His contraption was put on hold, however, while he went off to the University of Iowa and won the national tumbling championships three years in a row. In his spare time, as a senior, he went out for the school swim team and was named an All-American diver.
Then, joined by two college pals, he formed "The Three Leonardos," which toured throughout Mexico and later the United States putting on acrobatic and diving exhibitions. It was
during this time, too, that he came up with a trampoline that was both sturdy and light enough to be portable.
In the first year after his invention was perfected, Nissen sold 10 of them.
"My father said, 'Well, you've saturated the market.
When are you going to get a real job?"'
Instead, his thirst for travel kept him on the road doing tumbling tricks for some 300 high schools a year and, at the same time, showing off his newfangled invention.
"There was no market for it because nobody has ever seen one," he explains. "I had to demonstrate its worth. And that was always my forte. I like to make new things and then market
them."
World War II intervened, but Nissen used his military career in the Navy to promote and popularize the trampoline. Assigned as a flight instructor, he used the equipment to help pilots develop their timing and coordination.
Back home in Cedar Rapids, he incorporated the Nissen Trampoline company in 1946. Over the next 20 years he turned it into the world's largest gymnastics equipment manufacturer. Many of his patents came with the development of the top-of-the-line chrome-plated gym apparatus that is still used worldwide.
"They're as good as anything new," Nissen maintains.

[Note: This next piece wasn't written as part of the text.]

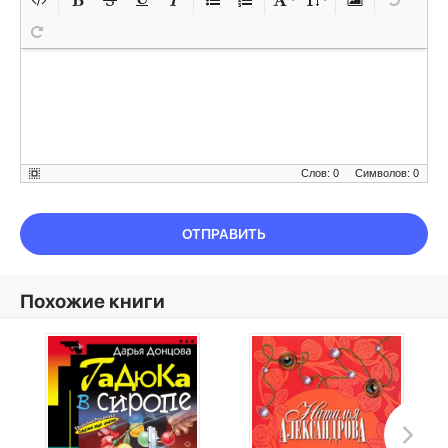
Слов: 0
Символов: 0
ОТПРАВИТЬ
Похожие книги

"The best stuff ever made was made right in Cedar Rapids."
Along the way he also helped start an equipment company in Japan.
His own company was swallowed up by conglomerates in the 1970s (eventually becoming known as Universal Gym Equipment) in the wake of a downturn in trampoline sales due to liability concerns.
But while the sport fell out of favor in the United States, Nissen says it has stayed popular in more than 60 countries around the world. And, after more than 50 years of lobbying, he's set to enjoy the fruits of his labor by watching the first Olympic trampoline competition next year.
Meanwhile, his Bunsavers personal padded stadium seats are still selling. His idea of padded bleachers took off for a while, but the product hasn't been pursued by the folks who bought his company.
And, in addition to a new compact trampoline, Nissen is working on a gizmo he calls the Armchair Exercycle that allows airline passengers to exercise in their seats while they fly.
He and his wife, Annie, moved several years ago from Cedar Rapids to California, where daughter Dian runs a company called Ageless Fitness. Another daughter, Dagmar Munn, is manager of the Center for Health and Well-Being at St. Luke's Hospital.